(We invite all men in the University to submit communications on subjects of timely interest, but assume no responsibility for sentiments expressed under this head.)
To the Editors of the CRIMSON:
Whether we wish to vote for the President on November 7 or for ex-Justice Hughes is a problem for our private judgment; we shall act according to our lights and not, we hope, according to our traditional or unexamined predilections. But whatever be our political opinions, there is one point on which as thinking and loyal citizens we can enthusiastically unite. It is in an attempt to secure the privilege for ourselves and future generations of college students of voting in presidential elections, without regard to the invidious question of whether or not we are entirely self-supporting, as the Massachusetts law, as it is applied at present, requires. Although most of us are inclined to concur in the reply which one of the Harvard men involved in last spring's election "frauds" is said to have made to the court's query as to his earning capacity, to wit, that it is unlimited, yet this stupid question should be asked, and so long as the suffrage is not hedged with pecuniary qualifications, the matter of self-support, to one who is pursuing an education, should have nothing to do with his freedom to exercise his constitutional right as a citizen of the United States.

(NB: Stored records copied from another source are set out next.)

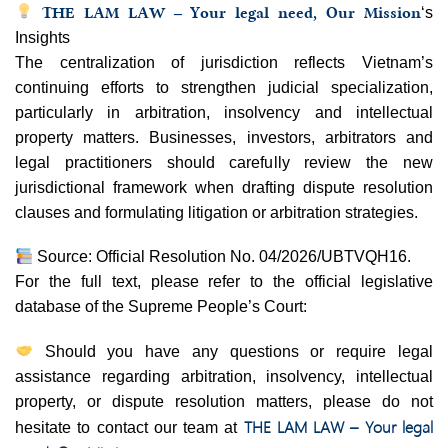
THE LAM LAW – Your legal need, Our Mission
‘s
Insights
The centralization of jurisdiction reflects Vietnam’s
continuing efforts to strengthen judicial specialization,
particularly in arbitration, insolvency and intellectual
property matters. Businesses, investors, arbitrators and
legal practitioners should carefully review the new
jurisdictional framework when drafting dispute resolution
clauses and formulating litigation or arbitration strategies.
Source: Official Resolution No. 04/2026/UBTVQH16.
For the full text, please refer to the official legislative
database of the Supreme People’s Court:
Should you have any questions or require legal
assistance regarding arbitration, insolvency, intellectual
property, or dispute resolution matters, please do not
THE LAM LAW – Your legal
hesitate to contact our team at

By the Constitution the states shall determine their own election laws; so much is settled. There is much to be said for any state which, like Massachusetts, wishes to exclude, and in fact does exclude, from the electorate persons whose legal residence (and therefore, supposedly material interests) is not within the boundaries of the state. But there is absolutely nothing to be said for the exclusion of a large number of intelligent citizens from participating in the election of the president. Our local or material interests have, or should have, very little to do with our choice of him who is the servant of all the people of the United States. The president is the spiritual and executive head of the nation in his hands our destinies largely lie. As citizens of the United States we are equally interested in who, by our suffrage, shall reign in the White House, whether our legal residences be in Maine or California.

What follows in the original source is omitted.